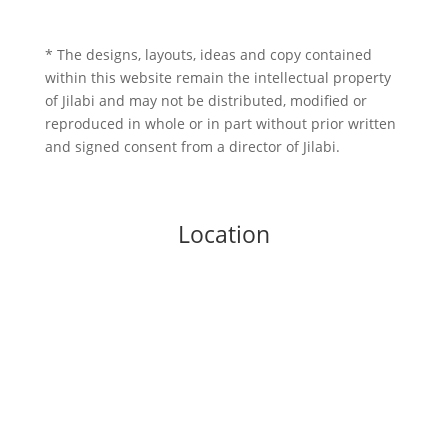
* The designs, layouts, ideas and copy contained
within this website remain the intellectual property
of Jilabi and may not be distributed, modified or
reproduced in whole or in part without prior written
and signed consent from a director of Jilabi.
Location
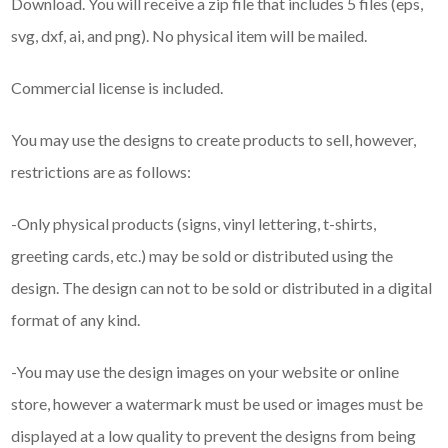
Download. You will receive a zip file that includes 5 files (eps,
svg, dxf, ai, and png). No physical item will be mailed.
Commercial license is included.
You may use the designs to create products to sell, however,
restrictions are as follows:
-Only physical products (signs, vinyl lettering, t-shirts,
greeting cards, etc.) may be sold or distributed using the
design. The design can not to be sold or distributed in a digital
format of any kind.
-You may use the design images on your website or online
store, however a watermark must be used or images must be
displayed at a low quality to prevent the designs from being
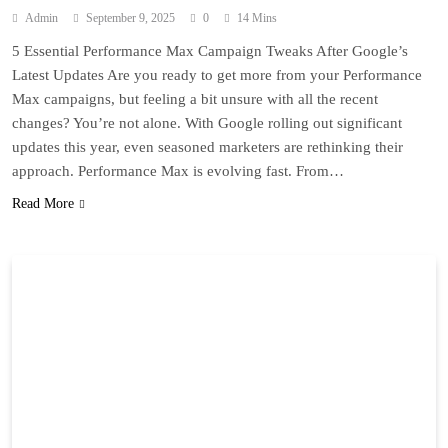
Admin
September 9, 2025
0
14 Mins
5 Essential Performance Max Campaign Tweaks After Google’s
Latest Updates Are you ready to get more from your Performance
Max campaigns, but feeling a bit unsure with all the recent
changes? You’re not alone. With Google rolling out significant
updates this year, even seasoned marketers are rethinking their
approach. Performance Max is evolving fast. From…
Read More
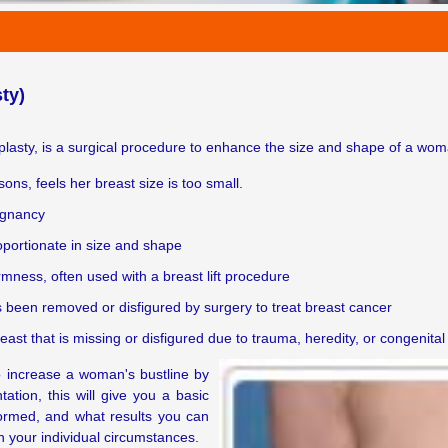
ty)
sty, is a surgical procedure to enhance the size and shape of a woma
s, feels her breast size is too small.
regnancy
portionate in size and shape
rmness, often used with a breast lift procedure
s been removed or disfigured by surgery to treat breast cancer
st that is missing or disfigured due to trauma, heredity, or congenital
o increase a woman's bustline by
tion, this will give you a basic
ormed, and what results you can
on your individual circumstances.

^^^^^^^^

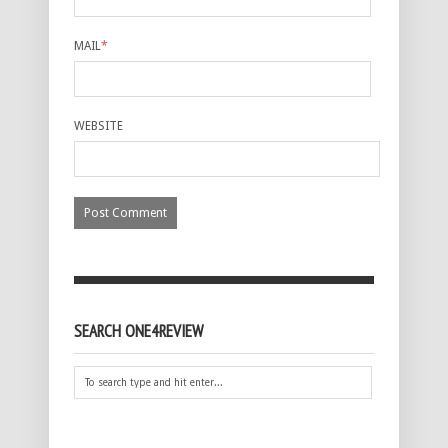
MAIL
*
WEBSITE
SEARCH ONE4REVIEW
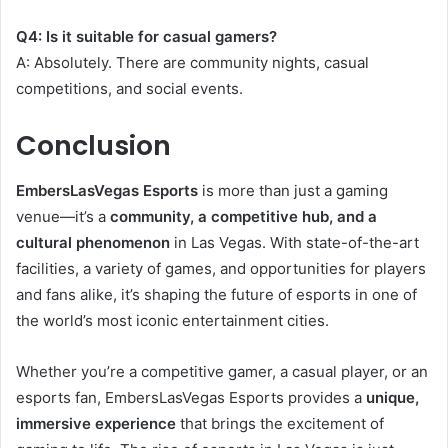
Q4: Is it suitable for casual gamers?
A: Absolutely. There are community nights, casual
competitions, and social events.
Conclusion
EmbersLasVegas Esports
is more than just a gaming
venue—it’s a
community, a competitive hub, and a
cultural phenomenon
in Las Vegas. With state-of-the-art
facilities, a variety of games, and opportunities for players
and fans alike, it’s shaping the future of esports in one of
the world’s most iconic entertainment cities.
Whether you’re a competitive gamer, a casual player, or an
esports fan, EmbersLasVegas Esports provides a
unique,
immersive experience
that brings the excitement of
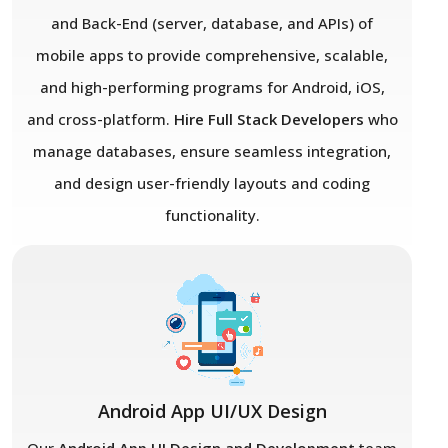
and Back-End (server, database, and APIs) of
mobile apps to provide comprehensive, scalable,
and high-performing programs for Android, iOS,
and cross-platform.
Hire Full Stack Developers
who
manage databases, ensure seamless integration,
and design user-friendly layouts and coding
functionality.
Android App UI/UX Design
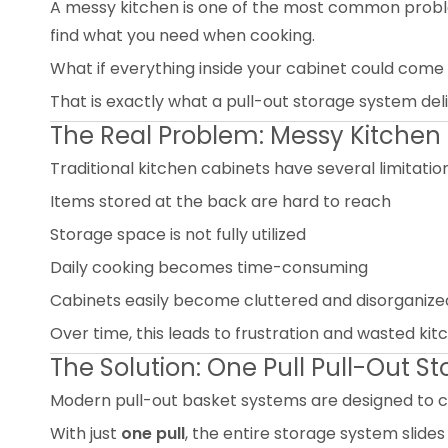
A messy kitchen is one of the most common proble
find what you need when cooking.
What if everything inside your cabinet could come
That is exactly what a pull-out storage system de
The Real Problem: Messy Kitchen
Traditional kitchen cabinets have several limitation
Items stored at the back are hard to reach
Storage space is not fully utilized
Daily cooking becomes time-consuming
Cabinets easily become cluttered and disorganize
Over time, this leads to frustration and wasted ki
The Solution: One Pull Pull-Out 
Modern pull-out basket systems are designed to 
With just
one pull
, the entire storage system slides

^^^^^^^^

§ **YOUR TASK**
Which lines of the listing contain the word "designs"? Copy each of them.

§ **ANSWER BOX**
* The designs, layouts, ideas and copy contained
You may use the designs to create products to sell, however,
displayed at a low quality to prevent the designs from being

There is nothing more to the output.